Football’s lawmakers are under increasing pressure to allow Video Assistant Referee (VAR) communications to be broadcast in stadiums, to save the controversial technology from ruining the sport. Federations from around the world are pushing the International Football Association Board to change their laws which forbid discussions between officials being heard by spectators at home or in the ground.

The Australian FA (FFA), whose A-League were the first to adopt the technology in 2017, have even submitted a three-stage plan to help the reluctant IFAB ease in the change “with the man at the forefront of the proposal adamant it will become the future of VAR”.

MLS in the United States, which was one of the first leagues to use VAR led by former Premier League official Howard Webb, are also understood to be pushing for the change – not only the broadcasting of discussions, but also the possibility of the referee announcing the outcome of a review over the stadium PA system.

The Dutch and German FAs are also understood to be keen for change as VAR problems continue to plague leagues across Europe, even in competitions that have had the technology for some time.

Broadcasting reviews also formed a key part of a four-point plan to save VAR, with supporters in Premier League stadiums left in the dark as referees spend up to four minutes deliberating reviews.

Premier League chairmen met referees chief Mike Riley last week in a fractious four-and-a-half hour discussion over VAR’s tempestuous introduction, with the measly result of a promise to add information to the captions shown on the big screen to explain what the review is looking for, starting next month. The Premier League are keen to stress, however, their hands are tied due to IFAB’s protocols.

IFAB had been reluctant to change their belief that broadcasting communications would place officials under increased pressure. But they have softened to the idea as it becomes clear that something needs to give.

“I have no doubt eventually VAR discussions will be broadcast,” said Ben Wilson, the former FFA head of referees who originally proposed the idea to IFAB. “That is the biggest thing that can revolutionise the technology. It will change everything. It will give spectators an understanding of why they have come to that decision. That will be the future of the VAR.”

Wilson, who resigned from his position with the FFA in August after seven years in charge of their referees, proposed his three-stage plan to IFAB in the summer.

Initially, broadcasters would be able to tune into the VAR communications and relay that information to their viewers. The second phase would be for the discussions during a review to be heard on TV. The final stage would be to broadcast that discussion in the stadium.

Wilson had FFA referee Jarred Gillett, now a Premier League VAR, linked up to a microphone throughout his final game, to show IFAB how it could work.

IFAB’s advisory panels discussed whether to make a change at a meeting in Zurich last month.
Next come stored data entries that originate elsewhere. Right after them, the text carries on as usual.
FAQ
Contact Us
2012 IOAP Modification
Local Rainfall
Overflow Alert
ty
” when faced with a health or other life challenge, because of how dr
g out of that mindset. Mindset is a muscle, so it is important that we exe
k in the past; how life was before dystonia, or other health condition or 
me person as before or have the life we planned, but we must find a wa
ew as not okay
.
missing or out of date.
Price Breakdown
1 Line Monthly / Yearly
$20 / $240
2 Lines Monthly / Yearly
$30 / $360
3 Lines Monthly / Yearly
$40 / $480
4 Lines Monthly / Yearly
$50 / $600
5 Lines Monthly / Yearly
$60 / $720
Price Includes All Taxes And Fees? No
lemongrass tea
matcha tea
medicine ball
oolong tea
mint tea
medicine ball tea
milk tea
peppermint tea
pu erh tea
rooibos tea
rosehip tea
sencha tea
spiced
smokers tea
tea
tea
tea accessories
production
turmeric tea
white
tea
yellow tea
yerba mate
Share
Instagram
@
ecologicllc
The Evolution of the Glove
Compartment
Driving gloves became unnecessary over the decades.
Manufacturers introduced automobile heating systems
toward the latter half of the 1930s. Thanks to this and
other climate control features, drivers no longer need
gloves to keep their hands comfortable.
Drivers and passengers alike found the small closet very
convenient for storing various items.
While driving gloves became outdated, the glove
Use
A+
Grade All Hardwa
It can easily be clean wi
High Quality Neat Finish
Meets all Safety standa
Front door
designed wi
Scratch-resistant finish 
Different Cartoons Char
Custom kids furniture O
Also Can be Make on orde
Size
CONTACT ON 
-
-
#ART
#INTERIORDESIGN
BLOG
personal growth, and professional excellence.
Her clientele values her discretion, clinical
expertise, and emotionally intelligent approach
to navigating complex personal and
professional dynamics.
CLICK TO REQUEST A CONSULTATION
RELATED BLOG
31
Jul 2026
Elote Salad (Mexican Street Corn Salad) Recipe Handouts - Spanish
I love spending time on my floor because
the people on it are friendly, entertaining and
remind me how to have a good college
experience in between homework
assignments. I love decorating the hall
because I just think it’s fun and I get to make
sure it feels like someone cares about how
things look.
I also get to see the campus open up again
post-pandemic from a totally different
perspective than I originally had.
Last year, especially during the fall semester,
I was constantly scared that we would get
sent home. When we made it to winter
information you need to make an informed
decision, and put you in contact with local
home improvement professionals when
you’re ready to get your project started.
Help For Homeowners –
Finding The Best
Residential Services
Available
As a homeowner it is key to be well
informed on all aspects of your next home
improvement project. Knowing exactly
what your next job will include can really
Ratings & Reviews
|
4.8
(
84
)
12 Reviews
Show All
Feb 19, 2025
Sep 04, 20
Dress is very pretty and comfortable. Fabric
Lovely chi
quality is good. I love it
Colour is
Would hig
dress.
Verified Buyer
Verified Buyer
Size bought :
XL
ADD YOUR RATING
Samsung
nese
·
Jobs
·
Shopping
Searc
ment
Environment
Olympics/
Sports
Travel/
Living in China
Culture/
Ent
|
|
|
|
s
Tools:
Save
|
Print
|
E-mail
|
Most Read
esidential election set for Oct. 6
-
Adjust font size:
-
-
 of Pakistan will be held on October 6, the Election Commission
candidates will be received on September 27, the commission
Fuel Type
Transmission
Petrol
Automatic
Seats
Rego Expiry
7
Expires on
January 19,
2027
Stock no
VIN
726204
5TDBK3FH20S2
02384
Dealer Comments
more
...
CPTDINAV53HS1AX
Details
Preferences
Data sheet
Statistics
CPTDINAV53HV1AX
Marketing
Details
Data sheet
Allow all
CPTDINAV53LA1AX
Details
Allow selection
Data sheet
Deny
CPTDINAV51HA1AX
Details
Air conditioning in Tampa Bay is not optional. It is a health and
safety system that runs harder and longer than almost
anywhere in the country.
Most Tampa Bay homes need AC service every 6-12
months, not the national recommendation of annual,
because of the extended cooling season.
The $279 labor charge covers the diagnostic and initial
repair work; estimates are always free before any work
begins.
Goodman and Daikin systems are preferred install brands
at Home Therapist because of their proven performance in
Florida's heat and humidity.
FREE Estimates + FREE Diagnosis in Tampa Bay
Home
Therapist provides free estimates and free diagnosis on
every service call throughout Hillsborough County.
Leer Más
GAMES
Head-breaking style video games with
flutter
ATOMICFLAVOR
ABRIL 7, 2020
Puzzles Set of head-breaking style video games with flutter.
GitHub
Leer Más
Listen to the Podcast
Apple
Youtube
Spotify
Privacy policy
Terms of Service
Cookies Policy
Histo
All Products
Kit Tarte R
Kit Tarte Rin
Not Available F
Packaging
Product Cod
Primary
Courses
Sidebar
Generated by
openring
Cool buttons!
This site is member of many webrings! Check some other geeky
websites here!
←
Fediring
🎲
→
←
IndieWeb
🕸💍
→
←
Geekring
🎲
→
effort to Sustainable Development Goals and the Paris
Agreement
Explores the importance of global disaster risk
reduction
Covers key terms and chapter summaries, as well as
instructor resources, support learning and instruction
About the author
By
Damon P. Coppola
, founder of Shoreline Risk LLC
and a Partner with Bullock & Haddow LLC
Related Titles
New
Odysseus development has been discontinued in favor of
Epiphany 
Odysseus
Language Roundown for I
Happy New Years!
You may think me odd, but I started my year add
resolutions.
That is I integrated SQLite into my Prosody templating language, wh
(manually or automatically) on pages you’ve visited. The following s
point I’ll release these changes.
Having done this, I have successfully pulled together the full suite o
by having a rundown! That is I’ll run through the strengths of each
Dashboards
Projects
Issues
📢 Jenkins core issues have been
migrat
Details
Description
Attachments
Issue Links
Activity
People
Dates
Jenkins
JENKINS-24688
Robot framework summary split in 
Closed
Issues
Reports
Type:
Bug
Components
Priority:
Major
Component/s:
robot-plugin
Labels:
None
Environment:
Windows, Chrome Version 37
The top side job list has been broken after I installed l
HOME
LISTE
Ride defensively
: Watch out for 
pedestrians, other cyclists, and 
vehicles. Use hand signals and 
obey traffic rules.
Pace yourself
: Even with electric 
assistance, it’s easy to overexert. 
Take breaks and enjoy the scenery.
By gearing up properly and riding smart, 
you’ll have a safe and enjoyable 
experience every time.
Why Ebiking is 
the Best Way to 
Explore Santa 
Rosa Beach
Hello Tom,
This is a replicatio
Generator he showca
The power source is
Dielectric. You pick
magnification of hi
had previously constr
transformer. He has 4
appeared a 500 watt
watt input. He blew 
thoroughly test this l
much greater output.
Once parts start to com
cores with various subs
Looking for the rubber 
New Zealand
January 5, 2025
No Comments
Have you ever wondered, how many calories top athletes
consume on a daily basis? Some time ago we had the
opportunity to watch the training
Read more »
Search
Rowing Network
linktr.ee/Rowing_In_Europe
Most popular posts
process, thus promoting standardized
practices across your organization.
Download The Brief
They are due to decide on any further steps at their annual business meeting on December 3, with Arsene Wenger, FIFA’s new chief of global football development, set to be a part of it.

The Premier League show replays of key incidents on the big screens after reviews have been concluded, such as Ryan Bertrand’s red card against Leicester, yet the A-League have shown them during reviews.

For Wilson, it was vital to improve the fan experience, another key part of The Mail on Sunday’s manifesto to improve VAR.

“If you get a better experience watching the game at home why would you watch it in the ground,” asked Wilson.

MLS, meanwhile, have tried sharing footage and providing VAR commentary online after each round of matches.


Following the meeting between Riley and club chairmen, the Premier League announced referees would still be encouraged to use the pitch-side monitors as “sparingly” as possible in a bid to protect the pace and intensity of the games, despite increasing frustration among supporters. But referees took him at his word and so far not one of them has consulted the screens in any of the 120 matches.

At some point that must change, too. In the Bundesliga, players and supporters began to accept decisions more willingly when the league allowed referees to use the monitors more frequently.

Uefa referees chief Roberto Rosetti told The Mail on Sunday earlier this season that he wants his officials in Europe to use the monitors as he wants his referees “at the centre of the decision-making process – not the VAR”.

MLS bosses also realised that fans prefer to see referees viewing the images to make the final decision as it helps them to follow the process. They also use them for offside calls.

That is another area that needs to change but will not do so until at least next season as chairmen voted to avoid making any drastic changes for fear of it affecting the integrity of the competition – as if continued controversy over VAR would not do the same.

The Mail on Sunday manifesto backs the introduction of a “linesman’s call” – endorsed by Wilson and utilised to some degree in the MLS.

The assistant referee’s decision is considered to be correct unless shown to be clearly wrong to the naked eye.

“I think the answer will be a degree of linesman call,” said Wilson.

“Either make the lines thicker and say if they are touching, the on-field decision stays. I know Ifab think that offside is black and white but for a whole range of reasons it is not.”

The Mail on Sunday revealed that the frame rates of broadcast cameras used by VAR are not high enough to show for certain whether a player is offside by centimetres when attackers can move around 15cm between frames.

“With exception of goal-line tech, everything else needs to stay at least a little on-field,” said Wilson. “Maybe football needs to realise it can’t be perfect.”